Bank of Korea menaikkan suku bunga untuk pertama kalinya sejak Januari 2023. Kebijakan ini memicu aksi jual besar-besaran, terutama pada saham sektor teknologi dan kecerdasan buatan (AI). Sepanjang tahun ini, KOSPI telah mencatatkan fluktuasi lebih dari 5% dalam 27 sesi perdagangan.
Laporan ANZ Research menyebutkan Korea Selatan mencatatkan rekor arus modal keluar asing sebesar 30,5 miliar USD pada Juni. Angka ini menjadi penarikan dana terbesar di seluruh negara berkembang Asia. Secara regional, pasar ekuitas di luar China mencatatkan aliran keluar 53,3 miliar USD selama sebulan terakhir.
Khoon Goh, Head of Asia Research at ANZ, menilai aksi jual ini mencerminkan kekhawatiran investor terhadap penilaian harga saham. “Sebagian dari penjualan tersebut kemungkinan mencerminkan kekhawatiran valuasi setelah kenaikan kuat pasar ekuitas tahun ini dan penyeimbangan kembali terkait indeks untuk mencegah eksposur berlebihan ke pasar ekuitas Korea,” ujar Khoon.
Khoon juga menyoroti kondisi di Taiwan yang mengalami arus keluar ekuitas asing sebesar 18,3 miliar USD. Hal ini terjadi karena investor mulai menilai kembali prospek teknologi global. “Mengingat konsentrasi Taiwan yang berat pada saham semikonduktor, setiap pergeseran sentimen terhadap sektor tersebut kemungkinan akan memiliki dampak besar pada aliran portofolio,” kata Khoon.
Kondisi berbeda terjadi di Hong Kong. Indeks Hang Seng justru melonjak 1,33% atau 327,50 poin ke posisi 25.008,60. Sektor properti dan konsumsi menjadi penggerak utama kenaikan indeks tersebut.
Saham Alibaba naik 3,26% dan Baidu menguat 2,51% di bursa Hong Kong. Penguatan ini menyusul kabar kemitraan kedua perusahaan dengan Apple untuk penggunaan alat AI. Sementara itu, indeks CSI 300 di China daratan berakhir melemah 1,85% di level 4.698,43.

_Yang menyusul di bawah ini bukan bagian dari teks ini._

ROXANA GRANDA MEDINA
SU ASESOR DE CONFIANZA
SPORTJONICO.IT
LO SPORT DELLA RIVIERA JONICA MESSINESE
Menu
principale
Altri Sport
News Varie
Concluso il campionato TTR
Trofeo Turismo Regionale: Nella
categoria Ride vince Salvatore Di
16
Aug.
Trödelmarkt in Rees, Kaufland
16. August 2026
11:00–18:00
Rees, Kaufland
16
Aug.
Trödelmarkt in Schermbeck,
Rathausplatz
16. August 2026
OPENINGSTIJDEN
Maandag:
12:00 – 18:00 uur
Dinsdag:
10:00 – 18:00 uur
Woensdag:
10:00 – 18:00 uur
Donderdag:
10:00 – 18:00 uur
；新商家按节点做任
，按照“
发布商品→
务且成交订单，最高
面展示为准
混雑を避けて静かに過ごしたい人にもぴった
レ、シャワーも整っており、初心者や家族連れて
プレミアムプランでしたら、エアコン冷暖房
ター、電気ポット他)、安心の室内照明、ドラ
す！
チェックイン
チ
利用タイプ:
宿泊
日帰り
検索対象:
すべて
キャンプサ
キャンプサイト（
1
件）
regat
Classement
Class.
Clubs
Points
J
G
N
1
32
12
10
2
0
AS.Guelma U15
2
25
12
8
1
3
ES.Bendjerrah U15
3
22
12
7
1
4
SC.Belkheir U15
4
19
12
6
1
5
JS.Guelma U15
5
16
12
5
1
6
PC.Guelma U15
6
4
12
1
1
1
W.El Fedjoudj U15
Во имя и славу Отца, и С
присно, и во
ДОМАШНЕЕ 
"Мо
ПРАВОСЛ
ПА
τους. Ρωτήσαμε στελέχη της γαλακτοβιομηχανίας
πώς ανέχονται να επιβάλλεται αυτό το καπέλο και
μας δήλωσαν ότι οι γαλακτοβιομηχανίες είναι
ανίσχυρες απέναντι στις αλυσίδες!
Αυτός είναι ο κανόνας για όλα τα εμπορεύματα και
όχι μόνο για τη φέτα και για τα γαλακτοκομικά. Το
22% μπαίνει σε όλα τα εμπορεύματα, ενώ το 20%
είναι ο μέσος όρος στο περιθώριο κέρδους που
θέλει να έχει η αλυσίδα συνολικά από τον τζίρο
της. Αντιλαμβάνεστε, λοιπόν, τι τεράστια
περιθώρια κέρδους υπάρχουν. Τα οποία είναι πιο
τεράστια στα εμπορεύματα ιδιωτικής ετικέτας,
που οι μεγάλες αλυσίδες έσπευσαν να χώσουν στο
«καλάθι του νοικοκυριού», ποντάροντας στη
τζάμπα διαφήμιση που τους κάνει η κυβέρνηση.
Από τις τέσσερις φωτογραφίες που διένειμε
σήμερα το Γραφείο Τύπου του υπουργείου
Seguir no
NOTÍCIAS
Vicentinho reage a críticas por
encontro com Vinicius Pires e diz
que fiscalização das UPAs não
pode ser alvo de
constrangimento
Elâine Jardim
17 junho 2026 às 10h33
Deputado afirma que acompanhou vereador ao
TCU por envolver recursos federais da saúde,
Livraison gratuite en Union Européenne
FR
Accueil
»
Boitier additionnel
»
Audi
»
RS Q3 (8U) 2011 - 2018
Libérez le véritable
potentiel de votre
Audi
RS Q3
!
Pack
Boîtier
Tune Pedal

Pasar saham Indonesia juga menunjukkan performa positif. Indeks Harga Saham Gabungan (IHSG) atau IDX Composite ditutup naik 1,10% ke level 6.108,21. IHSG bergerak pada rentang harian 6.024,35 hingga 6.108,21 sepanjang sesi perdagangan.
Bursa Jepang mencatatkan penurunan signifikan. Indeks Nikkei 225 jatuh 2,79% atau berkurang 1.915,97 poin menjadi 66.835,54. Di Australia, indeks S&P/ASX 200 bergerak stabil dengan penurunan tipis 0,40 poin ke posisi 8.840,70.
Dari Asia Tenggara, indeks KLCI Malaysia naik 0,49% ke level 1.722,19. Indeks SET Thailand juga menguat 0,31% dan berakhir di posisi 1.635,29. Di sisi lain, indeks Nifty 50 India turun tipis 0,02% ke level 24.072,75.